# Puppy gone mad!!



## pops (Aug 12, 2011)

Help! Tilly will be lovely all day and have mad 5 minutes in the evening and then go back to normal. Tonight it just went on and on running around like a loony tune and not calming down. 
Does anyone elses dog do this?


----------



## Lulu-belle (Aug 26, 2011)

Yes Bongo does this and we call it the Bongo barmies


----------



## sharplesfamily (Apr 28, 2011)

Yes Luna is doing it right now! We always take her into the garden so she can run around and burn off the energy!


----------



## chanelNo5 (Aug 19, 2011)

Yes its def a Cockapoo thing lol xx


----------



## Ali79 (Mar 30, 2011)

Beau is 6 months old and still occasionally has her mad 5 minutes consisting of jumping from sofa to sofa and bouncing off doors - it doesn't last long and if she gets too mad my daughter picks her up for a cuddle and she calms down straightaway


----------



## lady amanda (Nov 26, 2010)

They all do it, usually it calms as they get older.....lucky yours only lasts 5 minutes...ours was 20 minutes every night around 8


----------



## pops (Aug 12, 2011)

Thank you for the reply I thought she had gone mad!! 
I have never had a dog before so have nothing to go on.


----------



## lady amanda (Nov 26, 2010)

We used to call Lady a gremlin, she would hunch her back she would be running so fast...and making growing noises and the whole lot....we would all just lift out feet up and wait for it to be over....lol she only does it like once a month now.


----------



## andypandi (Jun 22, 2011)

Milo is doing it right now, it's as though he is looking for mischief!
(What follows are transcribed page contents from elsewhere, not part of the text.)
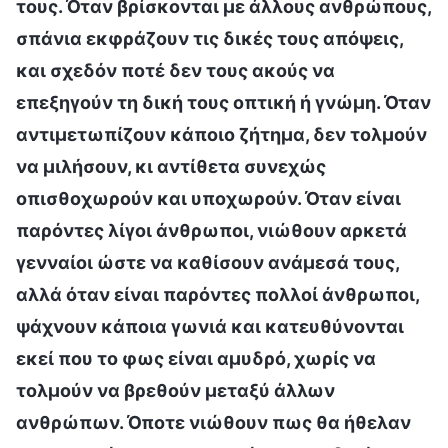
τους. Όταν βρίσκονται με άλλους ανθρώπους,
σπάνια εκφράζουν τις δικές τους απόψεις,
και σχεδόν ποτέ δεν τους ακούς να
επεξηγούν τη δική τους οπτική ή γνώμη. Όταν
αντιμετωπίζουν κάποιο ζήτημα, δεν τολμούν
να μιλήσουν, κι αντίθετα συνεχώς
οπισθοχωρούν και υποχωρούν. Όταν είναι
παρόντες λίγοι άνθρωποι, νιώθουν αρκετά
γενναίοι ώστε να καθίσουν ανάμεσά τους,
αλλά όταν είναι παρόντες πολλοί άνθρωποι,
ψάχνουν κάποια γωνιά και κατευθύνονται
εκεί που το φως είναι αμυδρό, χωρίς να
τολμούν να βρεθούν μεταξύ άλλων
ανθρώπων. Όποτε νιώθουν πως θα ήθελαν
Got daughter trying to distract and engage him in play, not that its working!


----------



## Sezra (May 20, 2011)

Yes, daisy has a 'mad moment' about 5 or 6 o'clock. We always put it down to needing her evening walk! She runs around like a looney from inside to out, grabbing something she shouldnt on the way! Normally a toy, washing, a shoe! Then it turns into a game of chase to retrieve said item which just makes her even more excited.  The kids think its hilarious! Me too actually, I love to see her having fun!


----------



## Jukee Doodles (Apr 5, 2011)

Yep ! It's a 'Poo thing x


----------



## dogtired (Jul 2, 2011)

Maple does it too. I have noticed that she has started doing it when she sees my mum, she just goes manic. The only way to calm her down is to get her to lie on her back and put your hand into her mouth!!! (Maple I mean, not my mum!)


----------



## pops (Aug 12, 2011)

Yes lots of things for me to learn!! She slept like a log after it though.


----------



## Tressa (Aug 31, 2010)

Some people call it the 'doodle dash' - I have always called it a 'zoomie' having heard it called that on another site Teddy still does it occasionally, and I think it look hilarious. Often wonder WHY he does it, though.... Looks like an explosion of excess energy to get rid of..


----------



## sarahjo (Aug 6, 2010)

Eddie does it everytime he gets wet!!! 

So not only do with have 15 minutes of a crazy Cockapoo tearing around the room we have a WET crazy Cockapoo 

Oh and he is 1 year old - I have a feeling they don't grow out of it, but hopefully I'm wrong?!!!


----------



## doodlebug (Jul 16, 2011)

Im afraid 'mad half hours' are not exclusive to Cockapoos, you want to have a Vizzie or an Akita doing the wall of death


----------



## Sarette (Mar 21, 2011)

We had a golden lab (i think Mum said he was a lab x collie cross?) when I was younger and I have very fond memories of his mad half hours, where he would hurtle around the garden in a figure of 8! It was so funny 

Max has mad moments also, and I love watching him! Sometimes he's outside for it and he runs around manically either with a toy or without, it's so much fun to watch and makes me giggle


----------



## Tabby (Aug 13, 2011)

My Tilly does this at least twice a day, especially when we let her in the garden! She runs round and round in circles...honestly anyone would think that I don't take her for a three mile walk every day!


----------



## francesjl (Mar 24, 2011)

sarahjo said:


> Eddie does it everytime he gets wet!!!
> 
> So not only do with have 15 minutes of a crazy Cockapoo tearing around the room we have a WET crazy Cockapoo
> 
> Oh and he is 1 year old - I have a feeling they don't grow out of it, but hopefully I'm wrong?!!!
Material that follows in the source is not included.